* _Task directions_: For each line of the material, check for the string "Battaglia"; then state how many lines had it, giving only the number.

* _Extracted information_:
****************

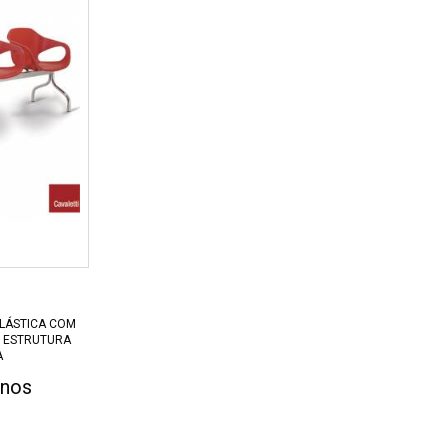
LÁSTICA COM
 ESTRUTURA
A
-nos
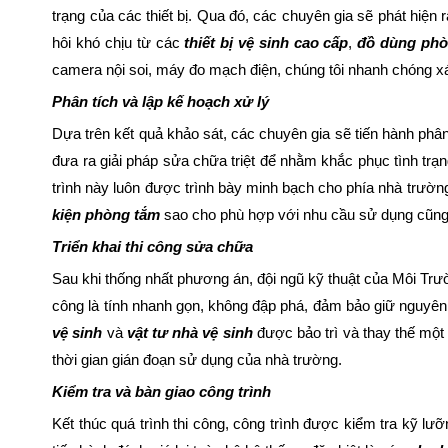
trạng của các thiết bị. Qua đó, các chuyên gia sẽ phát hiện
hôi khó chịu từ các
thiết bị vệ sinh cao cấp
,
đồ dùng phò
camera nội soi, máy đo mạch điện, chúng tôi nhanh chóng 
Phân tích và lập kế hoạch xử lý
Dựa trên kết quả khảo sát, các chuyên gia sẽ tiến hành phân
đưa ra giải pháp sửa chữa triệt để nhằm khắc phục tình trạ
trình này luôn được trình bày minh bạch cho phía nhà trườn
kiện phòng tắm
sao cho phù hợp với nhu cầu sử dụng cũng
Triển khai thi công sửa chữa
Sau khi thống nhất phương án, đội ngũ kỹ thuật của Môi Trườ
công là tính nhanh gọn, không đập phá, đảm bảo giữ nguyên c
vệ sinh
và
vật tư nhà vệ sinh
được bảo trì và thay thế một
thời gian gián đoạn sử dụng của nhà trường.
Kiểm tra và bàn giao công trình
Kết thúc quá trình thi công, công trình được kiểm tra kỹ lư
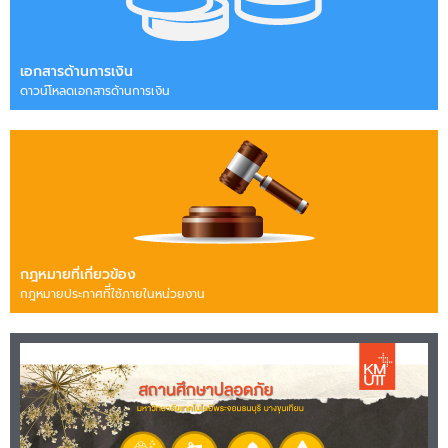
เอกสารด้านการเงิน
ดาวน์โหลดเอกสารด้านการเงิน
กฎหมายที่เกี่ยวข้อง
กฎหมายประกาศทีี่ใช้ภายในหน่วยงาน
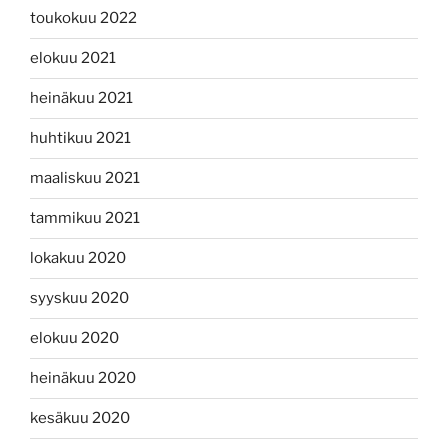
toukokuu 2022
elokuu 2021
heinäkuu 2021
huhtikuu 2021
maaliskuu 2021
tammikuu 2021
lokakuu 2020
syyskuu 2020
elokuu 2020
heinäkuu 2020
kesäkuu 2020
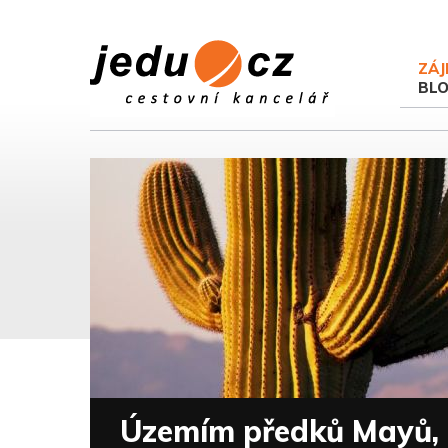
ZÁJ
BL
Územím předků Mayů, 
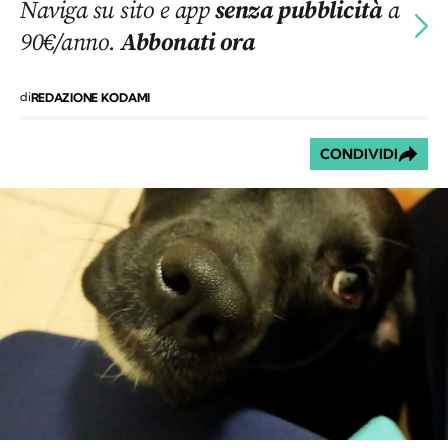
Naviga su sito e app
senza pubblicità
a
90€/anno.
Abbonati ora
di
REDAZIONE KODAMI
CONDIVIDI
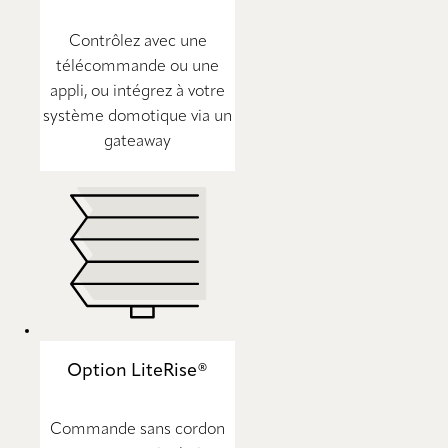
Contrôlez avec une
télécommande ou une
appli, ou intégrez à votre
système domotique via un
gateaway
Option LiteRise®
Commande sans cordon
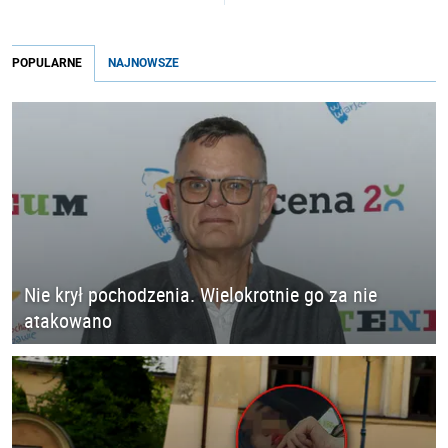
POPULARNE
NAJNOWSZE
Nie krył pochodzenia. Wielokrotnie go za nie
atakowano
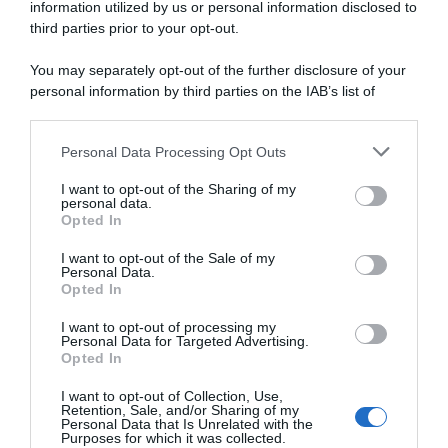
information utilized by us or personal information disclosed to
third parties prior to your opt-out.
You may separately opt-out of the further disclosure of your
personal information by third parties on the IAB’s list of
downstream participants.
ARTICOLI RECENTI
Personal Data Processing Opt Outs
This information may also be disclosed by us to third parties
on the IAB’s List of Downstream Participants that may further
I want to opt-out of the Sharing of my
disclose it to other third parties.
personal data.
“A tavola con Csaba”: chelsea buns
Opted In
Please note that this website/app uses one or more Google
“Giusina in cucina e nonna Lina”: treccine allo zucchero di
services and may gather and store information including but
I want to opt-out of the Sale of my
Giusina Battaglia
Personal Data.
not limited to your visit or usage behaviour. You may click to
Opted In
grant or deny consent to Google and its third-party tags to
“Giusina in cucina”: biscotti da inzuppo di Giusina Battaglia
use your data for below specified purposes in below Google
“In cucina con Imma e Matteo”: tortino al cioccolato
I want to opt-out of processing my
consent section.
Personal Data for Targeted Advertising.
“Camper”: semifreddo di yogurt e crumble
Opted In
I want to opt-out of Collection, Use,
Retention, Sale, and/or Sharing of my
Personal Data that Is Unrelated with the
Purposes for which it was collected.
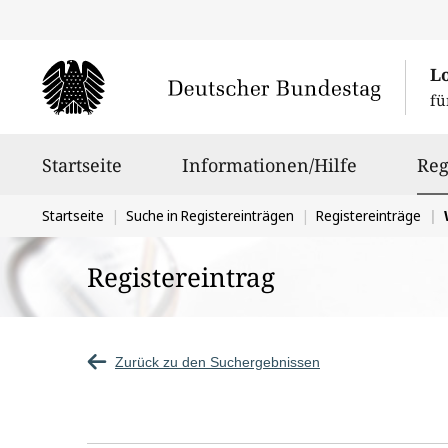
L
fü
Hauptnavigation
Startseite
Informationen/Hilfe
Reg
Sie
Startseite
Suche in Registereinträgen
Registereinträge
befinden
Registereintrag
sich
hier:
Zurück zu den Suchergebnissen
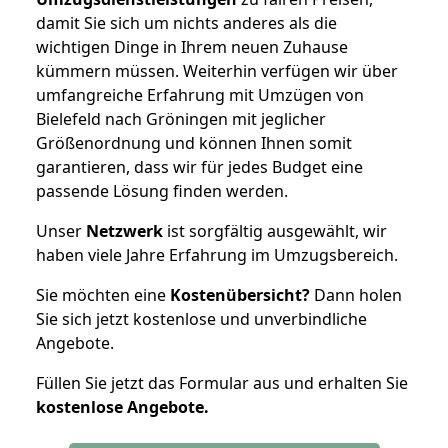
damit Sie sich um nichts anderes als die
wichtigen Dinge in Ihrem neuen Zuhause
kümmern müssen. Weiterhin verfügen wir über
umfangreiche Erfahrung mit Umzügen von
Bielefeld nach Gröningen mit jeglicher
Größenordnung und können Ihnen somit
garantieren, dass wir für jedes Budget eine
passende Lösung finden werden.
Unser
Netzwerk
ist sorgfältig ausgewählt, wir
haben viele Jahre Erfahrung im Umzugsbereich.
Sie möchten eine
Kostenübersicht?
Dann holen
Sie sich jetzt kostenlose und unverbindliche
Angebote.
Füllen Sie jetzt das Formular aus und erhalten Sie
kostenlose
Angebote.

****************

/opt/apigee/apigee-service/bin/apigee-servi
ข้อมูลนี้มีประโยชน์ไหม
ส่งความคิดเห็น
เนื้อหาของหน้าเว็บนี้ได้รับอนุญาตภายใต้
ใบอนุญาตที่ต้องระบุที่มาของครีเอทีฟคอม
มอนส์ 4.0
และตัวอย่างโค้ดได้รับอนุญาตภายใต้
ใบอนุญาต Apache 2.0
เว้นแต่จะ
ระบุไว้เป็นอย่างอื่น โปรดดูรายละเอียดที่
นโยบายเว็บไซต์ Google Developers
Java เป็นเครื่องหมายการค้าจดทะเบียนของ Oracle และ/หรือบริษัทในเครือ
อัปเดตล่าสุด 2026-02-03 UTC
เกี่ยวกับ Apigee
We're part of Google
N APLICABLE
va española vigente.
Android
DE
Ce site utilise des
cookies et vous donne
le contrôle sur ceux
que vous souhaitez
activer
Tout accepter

****************

* _Output below_: 2